Dive Brief:
- The IAB Tech Lab launched a program aimed at making third-party audience data clearer for advertisers, according to news shared with Marketing Dive. The Data Transparency Standard Compliance Program requires information providers to go through an annual business audit to confirm their data labels are reliable, and introduces a standardized marking system that resembles the FDA-required nutrition labels seen on packaged foods.
- The "Data Transparency Facts" label has information to help marketers evaluate the quality of their audience data, including who provided the data, what audience segments are in datasets, how the segments were constructed and the original sources of the information. The IAB Tech Lab's compliance program is available to any organization that offers data, and open to data marketplaces where data are bought and sold.
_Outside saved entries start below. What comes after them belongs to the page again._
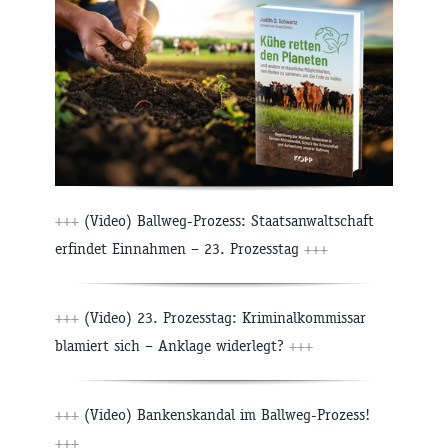
+++
(Video) Ballweg-Prozess: Staatsanwaltschaft
erfindet Einnahmen – 23. Prozesstag
+++
+++
(Video) 23. Prozesstag: Kriminalkommissar
blamiert sich – Anklage widerlegt?
+++
+++
(Video) Bankenskandal im Ballweg-Prozess!
+++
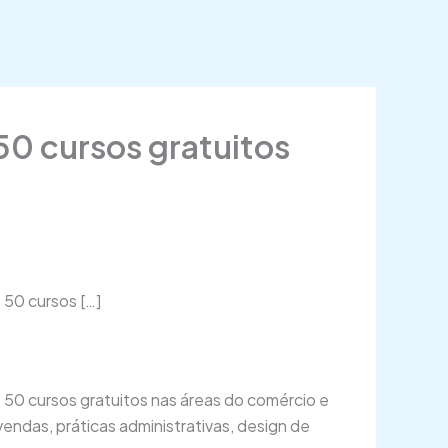
0 cursos gratuitos
 50 cursos […]
 50 cursos gratuitos nas áreas do comércio e
endas, práticas administrativas, design de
- 3W.relevanC, Dstillery, Epsilon, Hearst Magazines, LiveRamp, Meredith, Neustar, Oracle Data Cloud and Pandora helped develop the standard. After the companies complete a pilot period, the compliance program will be available to the broader market, per the announcement.
Dive Insight:
The IAB Tech Lab's "nutrition label" and compliance program are intended to make the marketplace for audience information more intelligible for advertisers, helping them to create more direct comparisons among data sources and media channels. Data-focused marketing has become a key strategy for major brands whose advertising reaches millions of consumers among an ever-growing variety of media outlets.
Programmatic advertising, which relies on computerized bids and offers for digital ad placements in real time, has made data quality even more imperative for advertisers. But marketers also have questioned the efficacy of data-driven marketing strategies, with fewer than 20% of agencies and less than half of advertisers expressing confidence in their ability to create insights from data, according to Kantar research.
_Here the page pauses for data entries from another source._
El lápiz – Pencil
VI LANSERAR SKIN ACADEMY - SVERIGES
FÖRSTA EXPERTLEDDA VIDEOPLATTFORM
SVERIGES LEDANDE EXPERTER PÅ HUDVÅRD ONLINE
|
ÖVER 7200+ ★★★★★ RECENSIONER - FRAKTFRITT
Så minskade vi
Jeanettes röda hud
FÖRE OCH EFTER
Currently, advertisers may pay to reach audience segments based on generic labels like "young mothers," but the sources of those data may be unclear, in an example provided by Ad Exchanger. One data provider may gather cookie data from groups of blogs aimed at moms and repackage them as "young mothers," while another data seller may collect information from payments processors. Marketers have to go through a trial-and-error process to see which data help to drive the best ROI, an expensive proposition for smaller companies that have limited marketing budgets.
The arrival of a more rigorous program to ensure quality data also comes amid the introduction of a growing number of data privacy laws, like the EU's GDPR or California's CCPA, that push to make sure online data are collected and applied compliantly by businesses. Groups like the IAB Tech Lab have frequently introduced ad standards and solutions for the industry to adhere to, so it's unsurprising that compliance continues to be a focus as an era of a largely self-regulated digital ad ecosystem closes.
"Data transparency is a table-stakes requirement to ensure responsible and effective use of audience data — and companies that provide consistent access to detailed information about their data will attract more business," Dennis Buchheim, EVP and GM of the IAB Tech Lab, said in a statement.
The IAB Tech Lab's planned annual audits of data providers will help to give marketers more assurances that they're paying for quality audience information. That greater peace of mind will help to support spending on data and data-related services. Sixty-nine percent of marketers said they increased spending on audience data and related activation solutions in 2018, and 78% planned to invest more this year, according to a study by the IAB and consulting firm Winterberry Group.